▶ _Data for analysis_:
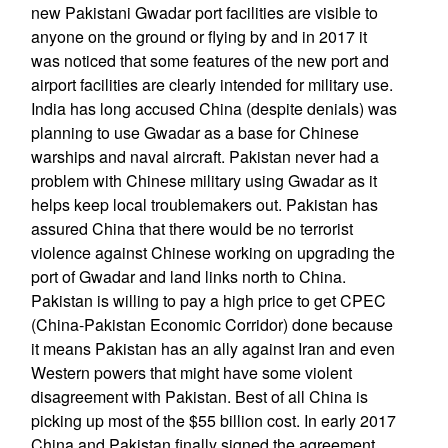
new Pakistani Gwadar port facilities are visible to
anyone on the ground or flying by and in 2017 it
was noticed that some features of the new port and
airport facilities are clearly intended for military use.
India has long accused China (despite denials) was
planning to use Gwadar as a base for Chinese
warships and naval aircraft. Pakistan never had a
problem with Chinese military using Gwadar as it
helps keep local troublemakers out. Pakistan has
assured China that there would be no terrorist
violence against Chinese working on upgrading the
port of Gwadar and land links north to China.
Pakistan is willing to pay a high price to get CPEC
(China-Pakistan Economic Corridor) done because
it means Pakistan has an ally against Iran and even
Western powers that might have some violent
disagreement with Pakistan. Best of all China is
picking up most of the $55 billion cost. In early 2017
China and Pakistan finally signed the agreement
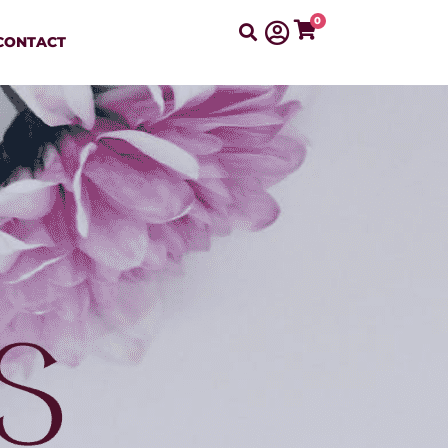
0
CONTACT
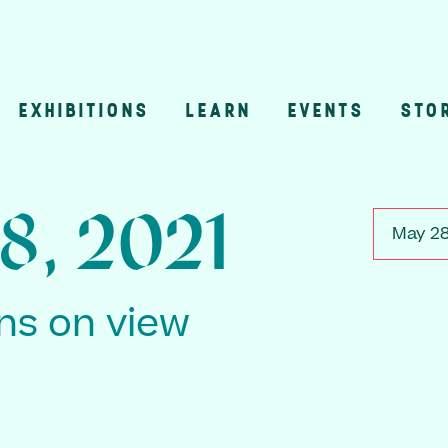
EXHIBITIONS
LEARN
EVENTS
STO
n
8, 2021
May 28
ons on view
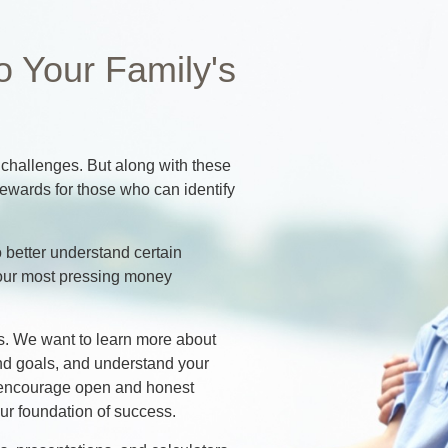
o Your Family's
hallenges. But along with these
ewards for those who can identify
 better understand certain
our most pressing money
cess. We want to learn more about
and goals, and understand your
at encourage open and honest
r foundation of success.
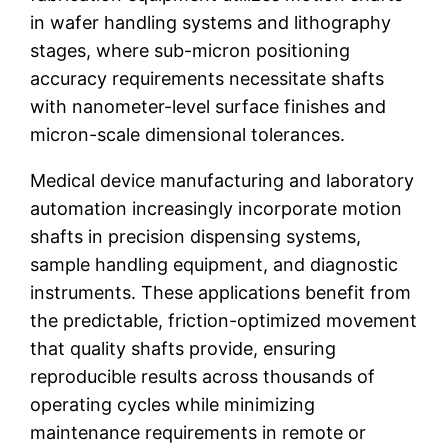
in wafer handling systems and lithography
stages, where sub-micron positioning
accuracy requirements necessitate shafts
with nanometer-level surface finishes and
micron-scale dimensional tolerances.
Medical device manufacturing and laboratory
automation increasingly incorporate motion
shafts in precision dispensing systems,
sample handling equipment, and diagnostic
instruments. These applications benefit from
the predictable, friction-optimized movement
that quality shafts provide, ensuring
reproducible results across thousands of
operating cycles while minimizing
maintenance requirements in remote or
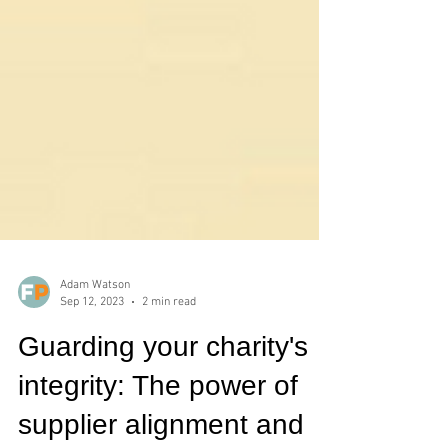
Adam Watson
Sep 12, 2023
2 min read
Guarding your charity's
integrity: The power of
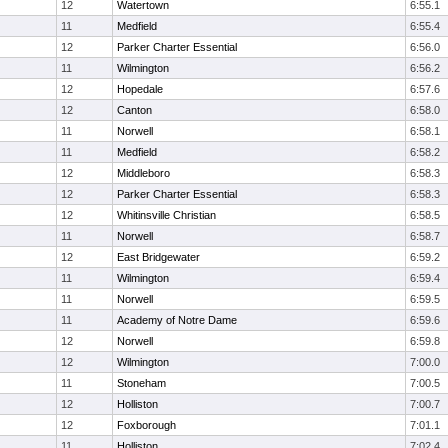
12
Watertown
6:55.1
11
Medfield
6:55.4
12
Parker Charter Essential
6:56.0
11
Wilmington
6:56.2
12
Hopedale
6:57.6
12
Canton
6:58.0
11
Norwell
6:58.1
11
Medfield
6:58.2
12
Middleboro
6:58.3
12
Parker Charter Essential
6:58.3
12
Whitinsville Christian
6:58.5
11
Norwell
6:58.7
12
East Bridgewater
6:59.2
11
Wilmington
6:59.4
11
Norwell
6:59.5
11
Academy of Notre Dame
6:59.6
12
Norwell
6:59.8
12
Wilmington
7:00.0
11
Stoneham
7:00.5
12
Holliston
7:00.7
12
Foxborough
7:01.1
11
Holliston
7:02.4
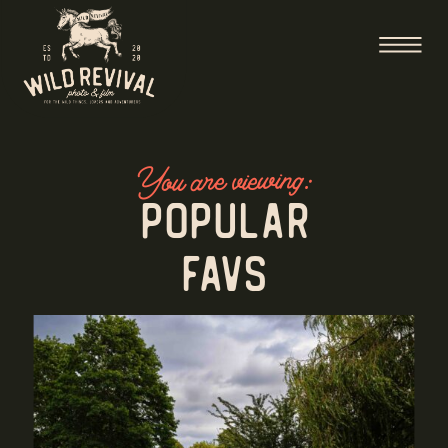
You are viewing:
Popular
Favs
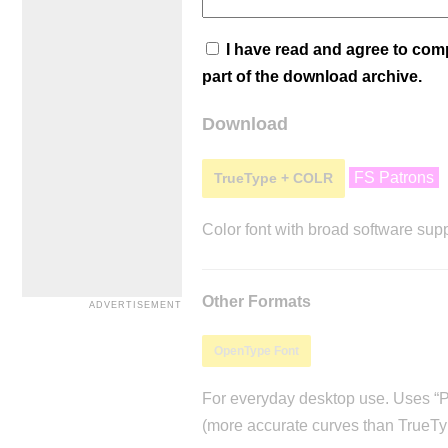
I have read and agree to co
part of the download archive.
Download
FS Patrons
TrueType + COLR
Color font with broad software supp
Other Formats
OpenType Font
For everyday desktop use. Uses “Po
(more accurate curves than TrueTy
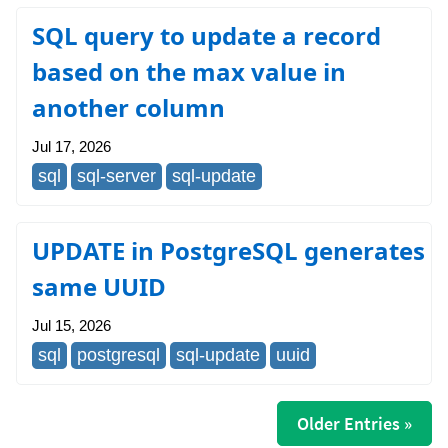
SQL query to update a record
based on the max value in
another column
Jul 17, 2026
sql
sql-server
sql-update
UPDATE in PostgreSQL generates
same UUID
Jul 15, 2026
sql
postgresql
sql-update
uuid
Older Entries »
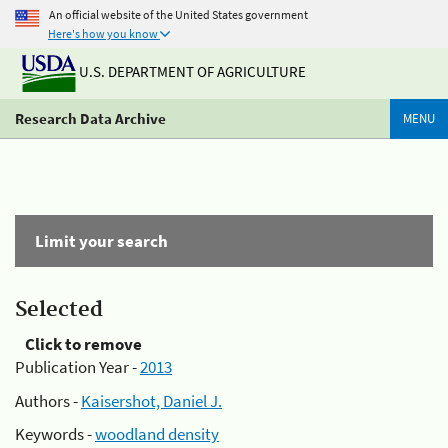
An official website of the United States government
Here's how you know
U.S. DEPARTMENT OF AGRICULTURE
Research Data Archive
MENU
Limit your search
Selected
Click to remove
Publication Year -
2013
Authors -
Kaisershot, Daniel J.
Keywords -
woodland density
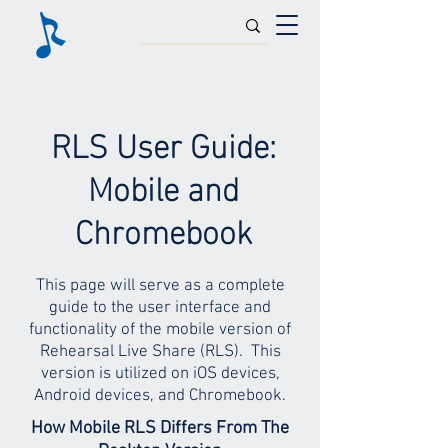
RLS User Guide:
Mobile and
Chromebook
This page will serve as a complete
guide to the user interface and
functionality of the mobile version of
Rehearsal Live Share (RLS). This
version is utilized on iOS devices,
Android devices, and Chromebook.
How Mobile RLS Differs From The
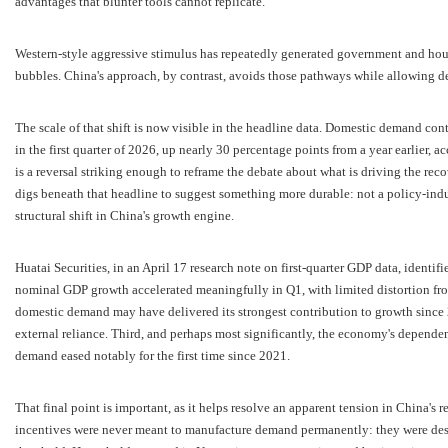
advantages that blunter tools cannot replicate.
Western-style aggressive stimulus has repeatedly generated government and hous
bubbles. China's approach, by contrast, avoids those pathways while allowing 
The scale of that shift is now visible in the headline data. Domestic demand co
in the first quarter of 2026, up nearly 30 percentage points from a year earlier, ac
is a reversal striking enough to reframe the debate about what is driving the re
digs beneath that headline to suggest something more durable: not a policy-i
structural shift in China's growth engine.
Huatai Securities, in an April 17 research note on first-quarter GDP data, identifie
nominal GDP growth accelerated meaningfully in Q1, with limited distortion f
domestic demand may have delivered its strongest contribution to growth since 20
external reliance. Third, and perhaps most significantly, the economy's depende
demand eased notably for the first time since 2021.
That final point is important, as it helps resolve an apparent tension in China's r
incentives were never meant to manufacture demand permanently: they were desi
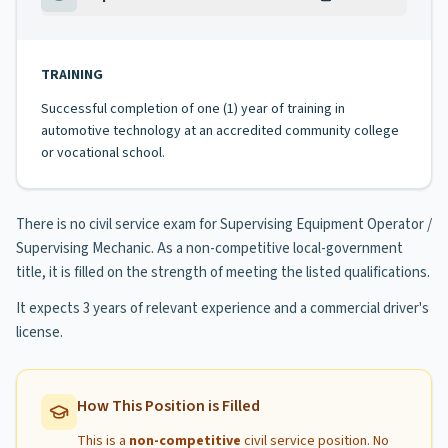
TRAINING
Successful completion of one (1) year of training in
automotive technology at an accredited community college
or vocational school.
There is no civil service exam for Supervising Equipment Operator /
Supervising Mechanic. As a non-competitive local-government
title, it is filled on the strength of meeting the listed qualifications.
It expects 3 years of relevant experience and a commercial driver's
license.
How This Position is Filled
This is a
non-competitive
civil service position. No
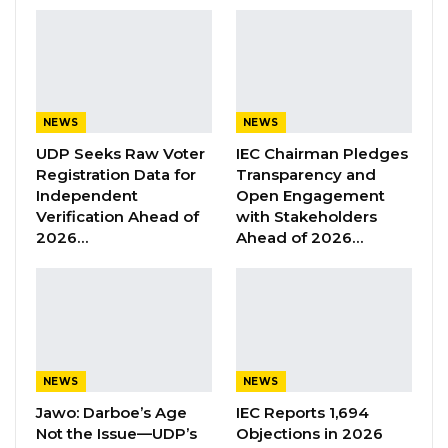
expenditures.
Mayor Bensouda, however, maintained that
the manual serves only as a guideline and that
ultimate authority rests with the council. He
NEWS
NEWS
emphasized that under KMC’s resolution, all
UDP Seeks Raw Voter
IEC Chairman Pledges
payments exceeding D500,000 fall under the
Registration Data for
Transparency and
council’s mandate, while amounts below that
Independent
Open Engagement
Verification Ahead of
with Stakeholders
remain within the CEO’s authority.
2026…
Ahead of 2026…
“We have a competent contract committee
with three subject matter specialists and a
finance committee with three subject matter
specialists well-equipped and competent to
ensure that this is done accordingly,”
NEWS
NEWS
Bensouda asserted.
Jawo: Darboe’s Age
IEC Reports 1,694
Not the Issue—UDP’s
Objections in 2026
When asked whether he viewed the manual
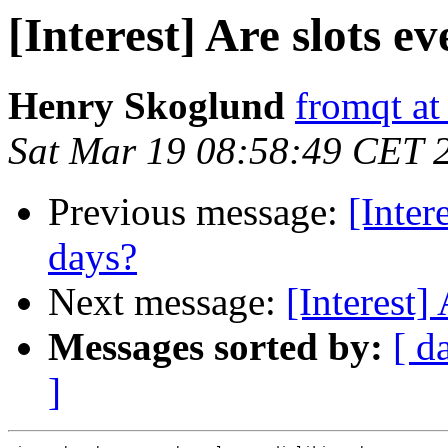
[Interest] Are slots e
Henry Skoglund
fromqt at
Sat Mar 19 08:58:49 CET 
Previous message:
[Inter
days?
Next message:
[Interest]
Messages sorted by:
[ d
]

▶ _Required action_:
Return the whole listing exactly, minus its pictures.

▶ _Written solution_:
new Pakistani Gwadar port facilities are visible to
anyone on the ground or flying by and in 2017 it
was noticed that some features of the new port and
airport facilities are clearly intended for military use.
India has long accused China (despite denials) was
planning to use Gwadar as a base for Chinese
warships and naval aircraft. Pakistan never had a
problem with Chinese military using Gwadar as it
helps keep local troublemakers out. Pakistan has
assured China that there would be no terrorist
violence against Chinese working on upgrading the
port of Gwadar and land links north to China.
Pakistan is willing to pay a high price to get CPEC
(China-Pakistan Economic Corridor) done because
it means Pakistan has an ally against Iran and even
Western powers that might have some violent
disagreement with Pakistan. Best of all China is
picking up most of the $55 billion cost. In early 2017
China and Pakistan finally signed the agreement
0
CONTACT
EXHIBITIONS
LEARN
EVENTS
STO
n
8, 2021
May 28
ons on view
o Your Family's
hallenges. But along with these
ewards for those who can identify
 better understand certain
our most pressing money
cess. We want to learn more about
and goals, and understand your
at encourage open and honest
r foundation of success.
in wafer handling systems and lithography
stages, where sub-micron positioning
accuracy requirements necessitate shafts
with nanometer-level surface finishes and
micron-scale dimensional tolerances.
Medical device manufacturing and laboratory
automation increasingly incorporate motion
shafts in precision dispensing systems,
sample handling equipment, and diagnostic
instruments. These applications benefit from
the predictable, friction-optimized movement
that quality shafts provide, ensuring
reproducible results across thousands of
operating cycles while minimizing
maintenance requirements in remote or
Adam Watson
Sep 12, 2023
2 min read
Guarding your charity's
integrity: The power of
12
Watertown
6:55.1
11
Medfield
6:55.4
12
Parker Charter Essential
6:56.0
11
Wilmington
6:56.2
12
Hopedale
6:57.6
12
Canton
6:58.0
11
Norwell
6:58.1
11
Medfield
6:58.2
12
Middleboro
6:58.3
12
Parker Charter Essential
6:58.3
12
Whitinsville Christian
6:58.5
11
Norwell
6:58.7
12
East Bridgewater
6:59.2
11
Wilmington
6:59.4
11
Norwell
6:59.5
11
Academy of Notre Dame
6:59.6
12
Norwell
6:59.8
12
Wilmington
7:00.0
11
Stoneham
7:00.5
12
Holliston
7:00.7
12
Foxborough
7:01.1
11
Holliston
7:02.4
You are viewing:
Popular
Favs
I have read and agree to co
part of the download archive.
Download
FS Patrons
TrueType + COLR
Color font with broad software supp
Other Formats
OpenType Font
For everyday desktop use. Uses “Po
(more accurate curves than TrueTy
SQL query to update a record
based on the max value in
another column
Jul 17, 2026
sql
sql-server
sql-update
UPDATE in PostgreSQL generates
same UUID
Jul 15, 2026
sql
postgresql
sql-update
uuid
Older Entries »
An official website of the United States government
Here's how you know
U.S. DEPARTMENT OF AGRICULTURE
Research Data Archive
MENU
Limit your search
Selected
Click to remove
Publication Year -
2013
Authors -
Kaisershot, Daniel J.
Keywords -
woodland density
RLS User Guide:
Mobile and
Chromebook
This page will serve as a complete
guide to the user interface and
functionality of the mobile version of
Rehearsal Live Share (RLS). This
version is utilized on iOS devices,
Android devices, and Chromebook.
How Mobile RLS Differs From The
advantages that blunter tools cannot replicate.
Western-style aggressive stimulus has repeatedly generated government and hous
bubbles. China's approach, by contrast, avoids those pathways while allowing 
The scale of that shift is now visible in the headline data. Domestic demand co
in the first quarter of 2026, up nearly 30 percentage points from a year earlier, ac
is a reversal striking enough to reframe the debate about what is driving the re
digs beneath that headline to suggest something more durable: not a policy-i
structural shift in China's growth engine.
Huatai Securities, in an April 17 research note on first-quarter GDP data, identifie
nominal GDP growth accelerated meaningfully in Q1, with limited distortion f
domestic demand may have delivered its strongest contribution to growth since 20
external reliance. Third, and perhaps most significantly, the economy's depende
demand eased notably for the first time since 2021.
That final point is important, as it helps resolve an apparent tension in China's r
incentives were never meant to manufacture demand permanently: they were desi
TRAINING
Successful completion of one (1) year of training in
automotive technology at an accredited community college
or vocational school.
There is no civil service exam for Supervising Equipment Operator /
Supervising Mechanic. As a non-competitive local-government
title, it is filled on the strength of meeting the listed qualifications.
It expects 3 years of relevant experience and a commercial driver's
license.
How This Position is Filled
This is a
non-competitive
civil service position. No
expenditures.
Mayor Bensouda, however, maintained that
the manual serves only as a guideline and that
ultimate authority rests with the council. He
NEWS
NEWS
emphasized that under KMC’s resolution, all
UDP Seeks Raw Voter
IEC Chairman Pledges
payments exceeding D500,000 fall under the
Registration Data for
Transparency and
council’s mandate, while amounts below that
Independent
Open Engagement
Verification Ahead of
with Stakeholders
remain within the CEO’s authority.
2026…
Ahead of 2026…
“We have a competent contract committee
with three subject matter specialists and a
finance committee with three subject matter
specialists well-equipped and competent to
ensure that this is done accordingly,”
NEWS
NEWS
Bensouda asserted.
Jawo: Darboe’s Age
IEC Reports 1,694
Not the Issue—UDP’s
Objections in 2026
When asked whether he viewed the manual
[Interest] Are slots e
Henry Skoglund
fromqt at
Sat Mar 19 08:58:49 CET 
Previous message:
[Inter
days?
Next message:
[Interest]
Messages sorted by:
[ d
]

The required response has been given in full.